Istanbul – Die Türkei kämpft weiter mit einer hohen Inflation und deren Folgen. Die türkischen Verbraucherpreise haben sich im Januar um durchschnittlich fast 65 Prozent im Vergleich zum Vorjahresmonat, wie das Statistikamt am Montag mitteilte. Allein von Dezember auf Januar zogen die Preise um 6,7 Prozent an – mehr als doppelt so stark wie im Dezember. Besonders in den Bereichen Gesundheitswesen, Hotels und Restaurants wurden die Verbraucher stärker zur Kasse gebeten.
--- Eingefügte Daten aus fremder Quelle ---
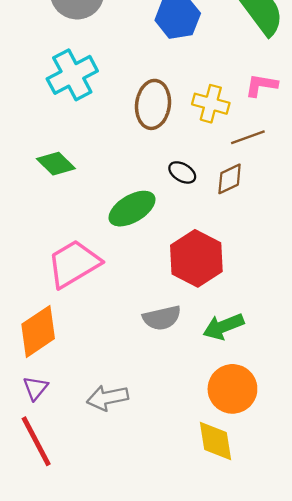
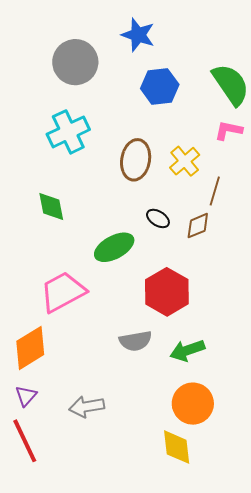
pink L-shape: (261, 85) -> (228, 130), moved
yellow cross: (211, 104) -> (185, 161), turned 32
brown line: (248, 137) -> (215, 191), turned -56
green diamond: (56, 164) -> (51, 207), turned 32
Massive Inflation in der Türkei - Rücktritt der Zentralbankchefin

Die Daten kommen nach dem überraschenden Rücktritt der Zentralbankchefin Hafize Gaye Erkan vergangene Woche. Sie hatte die Zinssätze seit vergangenen Juni aggressiv von 8,5 auf aktuell 45 Prozent angehoben, um die Inflation zu dämpfen. Es wird erwartet, dass ihr Nachfolger Fatih Karahan die restriktive Politik fortsetzen wird. „Wir werden die Inflationserwartungen und die Preisentwicklung im Auge behalten“, sagte Karahan am Sonntag. „Wir sind bereit zu handeln, falls sich die Inflationsaussichten verschlechtern.“

Der einflussreiche türkische Präsident Recep Tayyip Erdogan, ein erklärter Gegner von Zinsen, hatte den bisherigen Vizegouverneur am Freitag auf den Chefposten gehievt. Amtsinhaberin Erkan war zuvor nach weniger als acht Monaten überraschend zurückgetreten. Die frühere Finanzmanagerin nannte persönliche Gründe für ihren Rücktritt. Sie sei Ziel einer Rufschädigungskampagne geworden.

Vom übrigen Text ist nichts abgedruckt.